International Radio Phonetic Alphabet: NATO Alphabet

ITU / NATO radio sound alphabet

The international radio communications sound alphabet is given within the table below:


A Alpha

B Bravo

C Charlie

D Delta

E Echo

F Foxtrot

G Golf

H Hotel

I India

J Juliett

K Kilo

L Lima

M Mexico

N November

O Oscar

P Papa

Q Quebec

R Romeo

S Sierra

T Tango

U Uniform

V Victor

W Whisky

X X-ray

Y Yankee

Z Zulu

Although the traditional spellings in plain speech for “alfa” and “Juliett” are “alpha” and “Juliet”, these particular formats for the spellings of those words are adopted to simplify the comprehension of those words internationally. The word alfa was used because if the spelling alpha was used, it’d not be pronounced correctly by non-English or French speakers. Similarly, the spelling for Juliett was adopted because one “t” is left silent in French. the utilization of “tt” meant that the letter t would be pronounced at the top of the word.

By adopting these measures to make sure that the letters are pronounced correctly, it becomes a very international sound alphabet, and for this reason, it had been adopted because of the NATO sound alphabet.

The alphabets employed by NATO, ITU, and ICAO are all an equivalent in essence: Some small differences exist within the ways the particular pronunciation of the words is described.

As an example of the utilization of the International Radiotelephony sound alphabet, a callsign like G3YWX would be said as Golf three Yankee Whisky X-ray.

In cases like these, the utilization of the radio sound alphabet is especially useful because there are not any visual clues and other ways of identifying the letters when an audio channel only is employed.

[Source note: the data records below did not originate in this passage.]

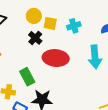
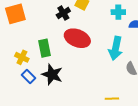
cyan cross: (74, 26) -> (118, 12), moved

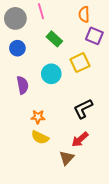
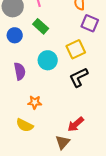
green rectangle: (54, 39) -> (41, 26), moved
black L-shape: (83, 109) -> (79, 77), moved
yellow semicircle: (40, 137) -> (25, 125), moved

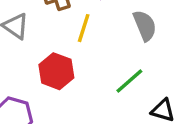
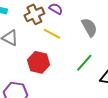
yellow line: (84, 28) -> (52, 34), turned -72

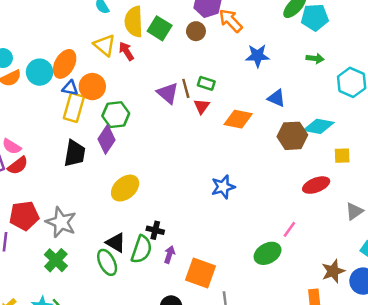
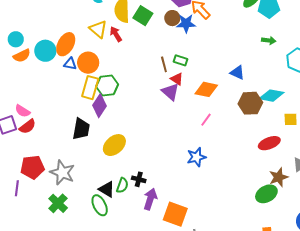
blue star: (257, 56) -> (186, 23), moved
purple triangle: (168, 93) -> (170, 92), moved
red triangle: (202, 106) -> (177, 79), turned -32
yellow rectangle: (74, 108) -> (90, 88), moved
black trapezoid: (75, 153) -> (81, 129), moved
blue star: (223, 187) -> (196, 157), moved
pink line: (289, 229) -> (206, 120), moved
green semicircle: (141, 249) -> (122, 185), moved, size x0.7
green ellipse: (268, 253) -> (266, 194), moved
purple arrow: (169, 255) -> (150, 199), size x1.5
brown star: (333, 271) -> (279, 177), moved

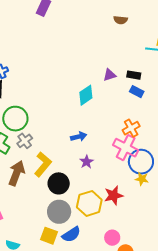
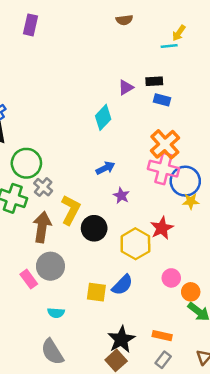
orange cross: (131, 128) -> (165, 144), size x1.4
gray circle: (59, 212) -> (50, 266), moved

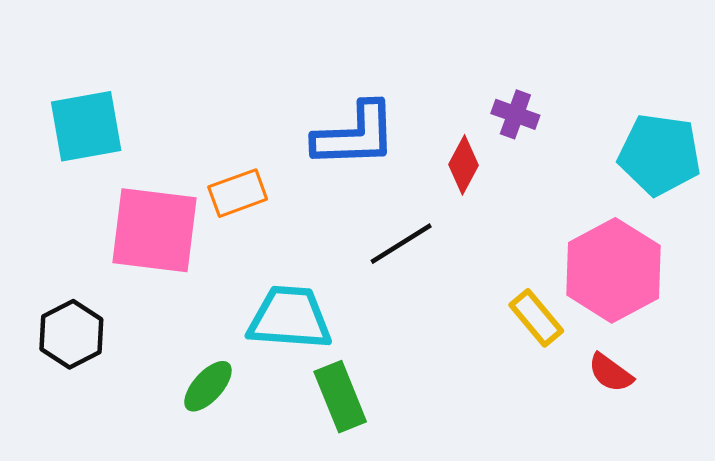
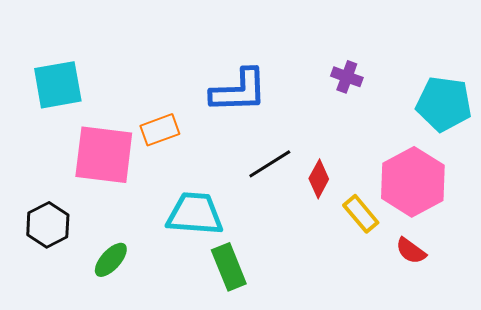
red diamond: (463, 165) -> (319, 179), moved
green ellipse: (208, 386) -> (111, 260), moved

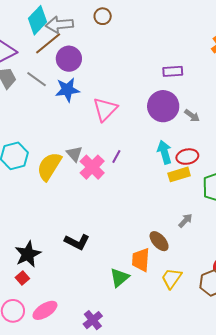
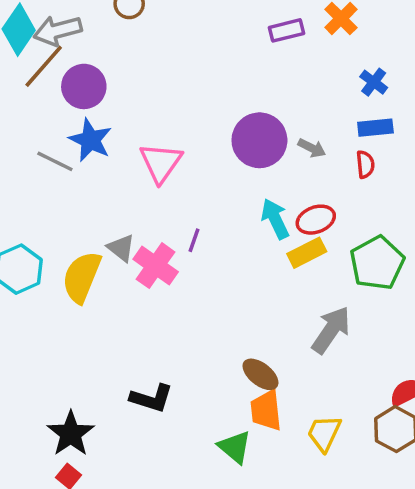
purple rectangle: (173, 71) -> (286, 30), moved
gray line: (37, 79) -> (55, 161), moved
blue star: (67, 90) -> (90, 140), turned -30
gray arrow: (185, 221) -> (331, 330), size x1.8
brown ellipse: (159, 241) -> (260, 374), moved
green triangle: (119, 278) -> (235, 447), turned -30

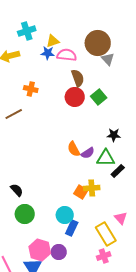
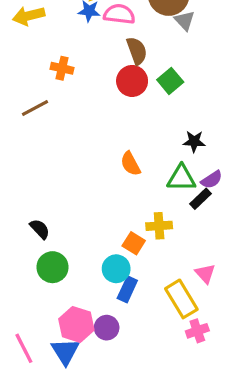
purple semicircle: (88, 153) -> (212, 180), moved
orange square: (81, 192) -> (134, 243), moved
pink cross: (104, 256) -> (197, 331), moved

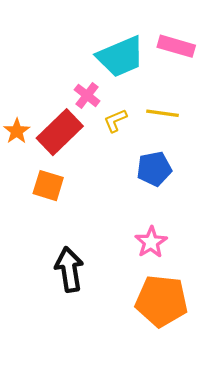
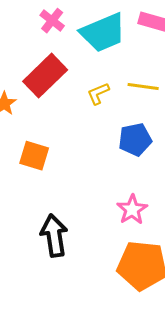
pink cross: (87, 95) -> (52, 21), moved
red rectangle: (60, 132) -> (45, 76), moved

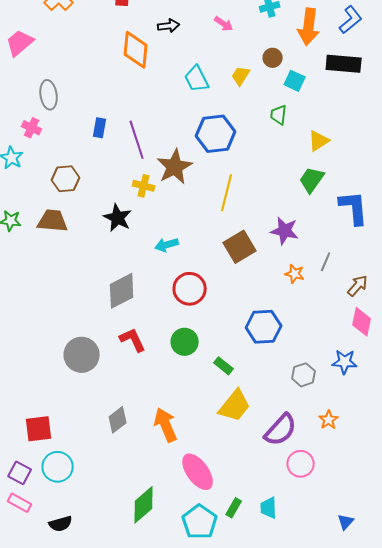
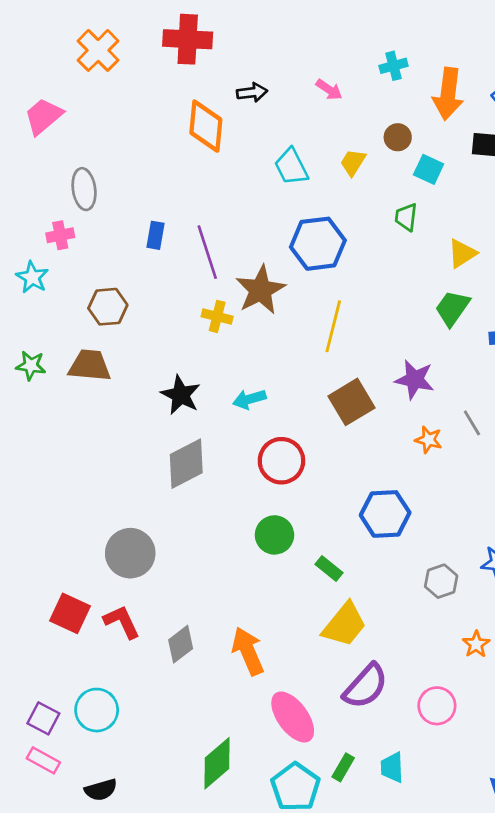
pink cross: (32, 128) -> (60, 235), turned -36
black star: (118, 218) -> (181, 395), moved
gray line: (326, 262) -> (472, 423), turned -54
red L-shape: (133, 340) -> (122, 622), moved
red square: (39, 429) -> (70, 613), moved, turned 32
purple semicircle: (281, 430) -> (365, 686), moved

History of the International Radio sound alphabet

The spelling alphabet or radio sound alphabet has been developed over a few years. For just twenty-six letters, an enormous amount of research and refinement has been invested to make sure that it enables clear and concise radio communication to be effected.

Even before the primary war, the necessity for a spelling or sound alphabet was recognized to make sure improved accuracy both on communications and long-distance wired telephony circuits.

Some military spelling alphabets were introduced, but the primary non-military alphabet introduced in a world scale was adopted by the CCIR which was the predecessor of today’s ITU, in 1927. the utilization of this sound alphabet enabled a way enhanced version to be introduced in 1932.